Copy down every line of the data that follows exactly. Omit the pictures.
------ RAW DATA ------
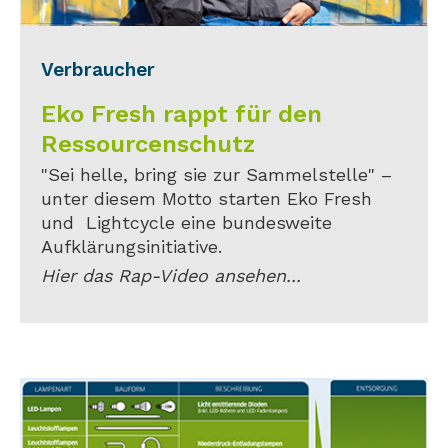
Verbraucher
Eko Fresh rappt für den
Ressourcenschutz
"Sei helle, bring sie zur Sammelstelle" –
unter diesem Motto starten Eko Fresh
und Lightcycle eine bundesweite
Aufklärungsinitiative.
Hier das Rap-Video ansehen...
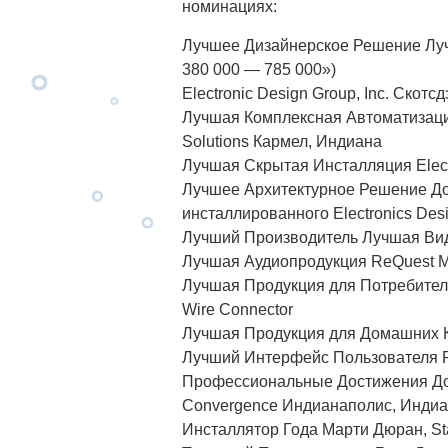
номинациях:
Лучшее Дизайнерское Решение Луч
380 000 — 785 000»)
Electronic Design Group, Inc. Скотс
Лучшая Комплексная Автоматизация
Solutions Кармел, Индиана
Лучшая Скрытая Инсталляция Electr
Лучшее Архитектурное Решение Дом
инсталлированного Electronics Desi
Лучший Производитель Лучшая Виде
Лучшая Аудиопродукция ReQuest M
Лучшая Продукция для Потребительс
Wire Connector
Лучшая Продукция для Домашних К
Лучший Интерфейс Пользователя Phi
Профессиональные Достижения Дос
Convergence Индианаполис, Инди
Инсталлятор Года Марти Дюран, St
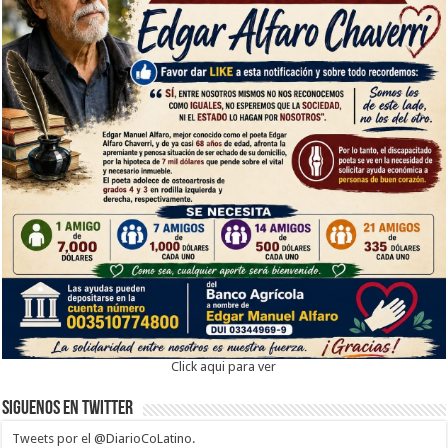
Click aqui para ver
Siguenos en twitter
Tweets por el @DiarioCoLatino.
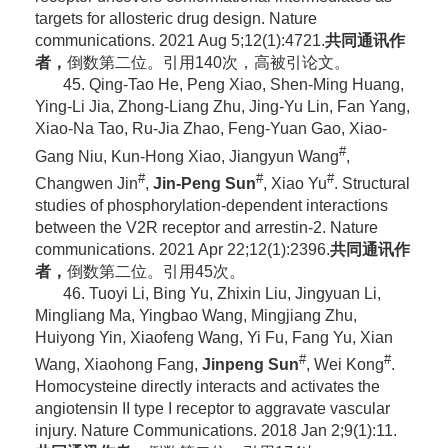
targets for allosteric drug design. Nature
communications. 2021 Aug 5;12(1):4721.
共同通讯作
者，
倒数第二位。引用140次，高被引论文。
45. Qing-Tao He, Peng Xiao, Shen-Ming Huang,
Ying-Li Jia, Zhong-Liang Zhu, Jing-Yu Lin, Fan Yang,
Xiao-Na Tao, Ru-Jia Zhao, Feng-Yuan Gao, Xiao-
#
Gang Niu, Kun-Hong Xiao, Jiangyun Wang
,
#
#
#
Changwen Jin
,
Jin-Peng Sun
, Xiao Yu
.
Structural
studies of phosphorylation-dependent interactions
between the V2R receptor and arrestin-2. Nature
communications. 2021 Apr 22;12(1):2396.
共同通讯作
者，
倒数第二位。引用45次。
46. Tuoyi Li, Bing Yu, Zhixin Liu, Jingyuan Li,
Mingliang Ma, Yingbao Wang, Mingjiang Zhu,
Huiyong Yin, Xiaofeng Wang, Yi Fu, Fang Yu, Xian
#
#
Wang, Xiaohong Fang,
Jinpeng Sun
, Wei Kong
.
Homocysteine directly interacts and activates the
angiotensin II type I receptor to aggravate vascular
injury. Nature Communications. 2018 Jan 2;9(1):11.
------
→ **YOUR RESPONSE**
Verbraucher
Eko Fresh rappt für den
Ressourcenschutz
"Sei helle, bring sie zur Sammelstelle" –
unter diesem Motto starten Eko Fresh
und Lightcycle eine bundesweite
Aufklärungsinitiative.
Hier das Rap-Video ansehen...
номинациях:
Лучшее Дизайнерское Решение Луч
380 000 — 785 000»)
Electronic Design Group, Inc. Скотс
Лучшая Комплексная Автоматизация
Solutions Кармел, Индиана
Лучшая Скрытая Инсталляция Electr
Лучшее Архитектурное Решение Дом
инсталлированного Electronics Desi
Лучший Производитель Лучшая Виде
Лучшая Аудиопродукция ReQuest M
Лучшая Продукция для Потребительс
Wire Connector
Лучшая Продукция для Домашних К
Лучший Интерфейс Пользователя Phi
Профессиональные Достижения Дос
Convergence Индианаполис, Инди
Инсталлятор Года Марти Дюран, St
Click aqui para ver
Siguenos en twitter
Tweets por el @DiarioCoLatino.
targets for allosteric drug design. Nature
communications. 2021 Aug 5;12(1):4721.
共同通讯作
者，
倒数第二位。引用140次，高被引论文。
45. Qing-Tao He, Peng Xiao, Shen-Ming Huang,
Ying-Li Jia, Zhong-Liang Zhu, Jing-Yu Lin, Fan Yang,
Xiao-Na Tao, Ru-Jia Zhao, Feng-Yuan Gao, Xiao-
#
Gang Niu, Kun-Hong Xiao, Jiangyun Wang
,
#
#
#
Changwen Jin
,
Jin-Peng Sun
, Xiao Yu
.
Structural
studies of phosphorylation-dependent interactions
between the V2R receptor and arrestin-2. Nature
communications. 2021 Apr 22;12(1):2396.
共同通讯作
者，
倒数第二位。引用45次。
46. Tuoyi Li, Bing Yu, Zhixin Liu, Jingyuan Li,
Mingliang Ma, Yingbao Wang, Mingjiang Zhu,
Huiyong Yin, Xiaofeng Wang, Yi Fu, Fang Yu, Xian
#
#
Wang, Xiaohong Fang,
Jinpeng Sun
, Wei Kong
.
Homocysteine directly interacts and activates the
angiotensin II type I receptor to aggravate vascular
injury. Nature Communications. 2018 Jan 2;9(1):11.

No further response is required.